**HOW TO COMPLETE THIS TASK**
Somewhere below are a line with "обладает необходимой для криминализации" and a later line with "Уголовный кодекс РСФСР 1960 года воспроизвел". Output exactly those lines and all lines between them.

Stored entries:
━━━━━━━━━━━━━━━━━━━━━━━━━━━━━━
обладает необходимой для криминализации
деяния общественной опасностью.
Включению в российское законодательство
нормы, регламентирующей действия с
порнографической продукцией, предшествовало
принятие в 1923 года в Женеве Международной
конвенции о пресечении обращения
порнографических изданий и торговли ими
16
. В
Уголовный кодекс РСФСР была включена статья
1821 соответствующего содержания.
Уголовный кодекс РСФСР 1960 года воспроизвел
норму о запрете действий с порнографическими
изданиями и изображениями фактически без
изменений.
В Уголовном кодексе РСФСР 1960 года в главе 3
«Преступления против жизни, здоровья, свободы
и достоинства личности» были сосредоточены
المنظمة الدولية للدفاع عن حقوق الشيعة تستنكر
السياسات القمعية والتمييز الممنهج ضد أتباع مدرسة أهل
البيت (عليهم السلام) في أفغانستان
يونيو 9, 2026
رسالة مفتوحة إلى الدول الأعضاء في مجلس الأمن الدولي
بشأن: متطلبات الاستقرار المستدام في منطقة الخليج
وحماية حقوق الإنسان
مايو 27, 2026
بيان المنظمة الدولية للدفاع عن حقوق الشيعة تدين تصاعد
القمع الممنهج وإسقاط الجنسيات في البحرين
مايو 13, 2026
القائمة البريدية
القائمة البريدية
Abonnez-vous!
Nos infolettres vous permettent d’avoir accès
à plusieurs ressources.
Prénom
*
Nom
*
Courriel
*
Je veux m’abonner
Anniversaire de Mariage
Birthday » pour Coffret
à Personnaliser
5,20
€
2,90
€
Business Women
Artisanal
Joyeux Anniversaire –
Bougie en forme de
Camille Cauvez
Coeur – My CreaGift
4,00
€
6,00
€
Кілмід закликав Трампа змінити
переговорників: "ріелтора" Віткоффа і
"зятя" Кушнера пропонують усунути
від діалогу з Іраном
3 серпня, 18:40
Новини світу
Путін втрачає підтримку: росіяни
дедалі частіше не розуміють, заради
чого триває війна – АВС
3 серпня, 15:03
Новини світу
━━━━━━━━━━━━━━━━━━━━━━━━━━━━━━
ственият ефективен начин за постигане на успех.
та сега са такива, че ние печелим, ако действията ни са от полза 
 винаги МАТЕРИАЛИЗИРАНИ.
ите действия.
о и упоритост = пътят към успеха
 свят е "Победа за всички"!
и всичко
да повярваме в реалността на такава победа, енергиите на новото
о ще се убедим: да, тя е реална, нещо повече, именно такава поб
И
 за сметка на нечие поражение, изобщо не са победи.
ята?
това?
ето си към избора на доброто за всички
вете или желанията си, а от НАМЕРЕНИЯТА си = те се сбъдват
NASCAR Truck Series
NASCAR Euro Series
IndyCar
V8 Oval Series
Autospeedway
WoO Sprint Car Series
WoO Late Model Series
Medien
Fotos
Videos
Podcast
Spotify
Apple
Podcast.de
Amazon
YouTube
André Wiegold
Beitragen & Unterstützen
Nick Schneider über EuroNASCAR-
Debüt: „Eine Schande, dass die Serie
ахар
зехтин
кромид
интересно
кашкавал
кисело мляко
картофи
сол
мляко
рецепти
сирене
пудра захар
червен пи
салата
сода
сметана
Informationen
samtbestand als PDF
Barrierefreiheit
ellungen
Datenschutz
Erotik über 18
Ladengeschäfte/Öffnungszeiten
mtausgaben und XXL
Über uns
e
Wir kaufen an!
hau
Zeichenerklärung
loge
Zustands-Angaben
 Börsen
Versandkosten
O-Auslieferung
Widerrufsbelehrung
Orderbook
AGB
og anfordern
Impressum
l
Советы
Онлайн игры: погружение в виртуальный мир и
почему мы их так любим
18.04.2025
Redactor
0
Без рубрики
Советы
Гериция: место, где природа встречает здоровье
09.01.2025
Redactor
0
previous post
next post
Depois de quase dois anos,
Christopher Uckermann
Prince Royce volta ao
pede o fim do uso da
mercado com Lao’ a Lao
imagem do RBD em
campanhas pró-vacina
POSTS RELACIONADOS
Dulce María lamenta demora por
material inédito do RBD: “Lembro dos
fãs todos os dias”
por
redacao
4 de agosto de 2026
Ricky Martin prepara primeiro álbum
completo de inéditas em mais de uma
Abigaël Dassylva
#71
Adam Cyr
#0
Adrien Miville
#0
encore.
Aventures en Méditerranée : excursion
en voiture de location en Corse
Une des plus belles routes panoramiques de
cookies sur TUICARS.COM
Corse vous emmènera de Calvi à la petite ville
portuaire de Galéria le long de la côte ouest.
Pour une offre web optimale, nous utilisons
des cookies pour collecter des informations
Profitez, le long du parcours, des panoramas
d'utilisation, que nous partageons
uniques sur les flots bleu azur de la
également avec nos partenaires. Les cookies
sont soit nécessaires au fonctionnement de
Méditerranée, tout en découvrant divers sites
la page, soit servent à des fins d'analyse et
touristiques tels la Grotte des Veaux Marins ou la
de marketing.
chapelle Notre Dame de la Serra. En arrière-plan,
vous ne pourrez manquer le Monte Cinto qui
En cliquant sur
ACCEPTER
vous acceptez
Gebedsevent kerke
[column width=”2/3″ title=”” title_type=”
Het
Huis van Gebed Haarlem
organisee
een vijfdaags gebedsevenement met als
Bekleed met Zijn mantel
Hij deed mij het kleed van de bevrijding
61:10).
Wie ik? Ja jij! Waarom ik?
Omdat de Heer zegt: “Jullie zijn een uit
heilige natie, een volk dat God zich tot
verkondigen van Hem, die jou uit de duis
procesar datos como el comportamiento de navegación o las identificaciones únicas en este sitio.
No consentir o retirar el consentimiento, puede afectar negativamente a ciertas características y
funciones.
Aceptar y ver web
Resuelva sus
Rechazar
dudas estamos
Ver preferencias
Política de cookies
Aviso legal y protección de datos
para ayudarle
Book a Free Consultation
━━━━━━━━━━━━━━━━━━━━━━━━━━━━━━
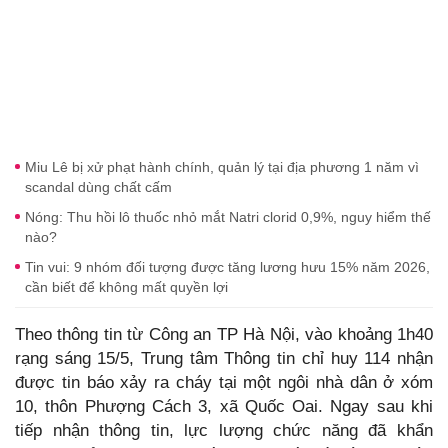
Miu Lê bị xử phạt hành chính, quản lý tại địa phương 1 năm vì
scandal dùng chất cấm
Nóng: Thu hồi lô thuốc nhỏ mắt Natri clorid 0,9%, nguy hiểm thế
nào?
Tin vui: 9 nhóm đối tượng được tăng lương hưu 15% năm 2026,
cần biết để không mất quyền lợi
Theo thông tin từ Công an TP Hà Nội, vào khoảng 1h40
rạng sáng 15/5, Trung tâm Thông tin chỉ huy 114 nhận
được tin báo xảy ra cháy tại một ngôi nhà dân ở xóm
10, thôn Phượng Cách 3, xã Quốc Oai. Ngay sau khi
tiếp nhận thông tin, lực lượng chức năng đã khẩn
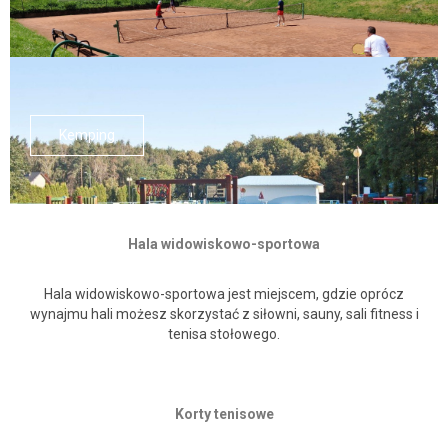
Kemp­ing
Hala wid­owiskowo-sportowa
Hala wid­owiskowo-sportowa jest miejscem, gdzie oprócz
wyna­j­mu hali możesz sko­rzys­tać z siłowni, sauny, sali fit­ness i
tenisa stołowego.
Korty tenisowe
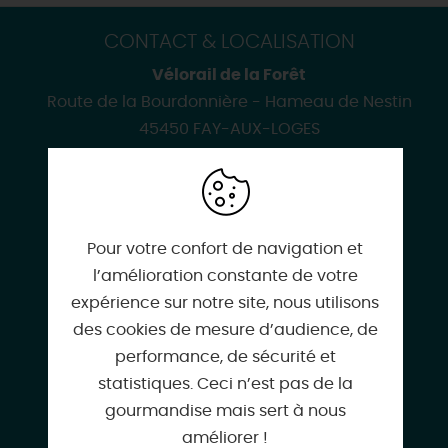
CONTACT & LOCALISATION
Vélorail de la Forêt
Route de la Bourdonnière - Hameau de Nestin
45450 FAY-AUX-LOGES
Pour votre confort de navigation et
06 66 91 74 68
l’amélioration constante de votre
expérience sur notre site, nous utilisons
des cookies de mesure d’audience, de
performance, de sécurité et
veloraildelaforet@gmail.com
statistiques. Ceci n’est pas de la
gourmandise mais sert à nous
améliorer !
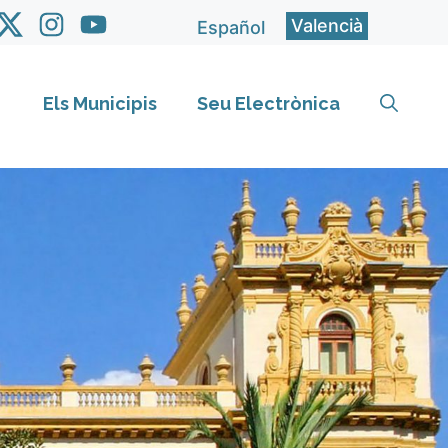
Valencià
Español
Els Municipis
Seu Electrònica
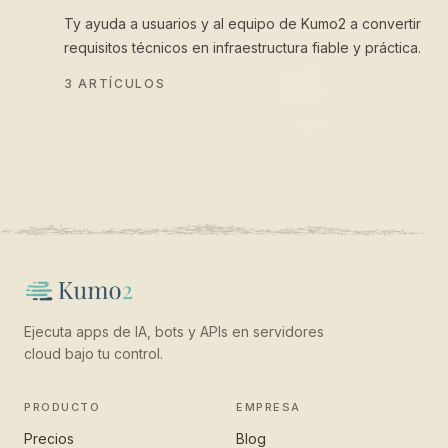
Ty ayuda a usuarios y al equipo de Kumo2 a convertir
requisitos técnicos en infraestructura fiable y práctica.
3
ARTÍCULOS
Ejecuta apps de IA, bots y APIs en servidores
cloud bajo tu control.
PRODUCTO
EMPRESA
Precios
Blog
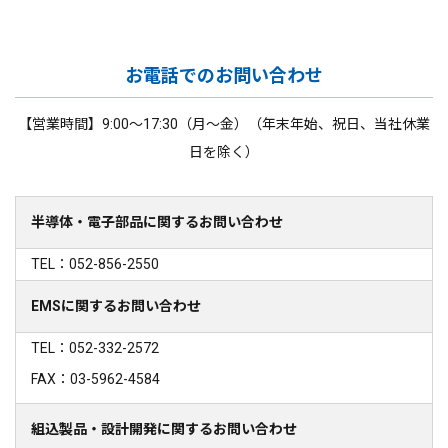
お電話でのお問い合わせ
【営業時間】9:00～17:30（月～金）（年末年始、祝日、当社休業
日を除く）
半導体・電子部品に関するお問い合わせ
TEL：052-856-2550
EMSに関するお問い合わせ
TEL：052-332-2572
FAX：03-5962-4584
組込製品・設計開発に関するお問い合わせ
━━━━━━━━━━━━━━━━━━━━━━━━━━━━━━
**YOUR RESPONSE**
обладает необходимой для криминализации
деяния общественной опасностью.
Включению в российское законодательство
нормы, регламентирующей действия с
порнографической продукцией, предшествовало
принятие в 1923 года в Женеве Международной
конвенции о пресечении обращения
порнографических изданий и торговли ими
16
. В
Уголовный кодекс РСФСР была включена статья
1821 соответствующего содержания.
Уголовный кодекс РСФСР 1960 года воспроизвел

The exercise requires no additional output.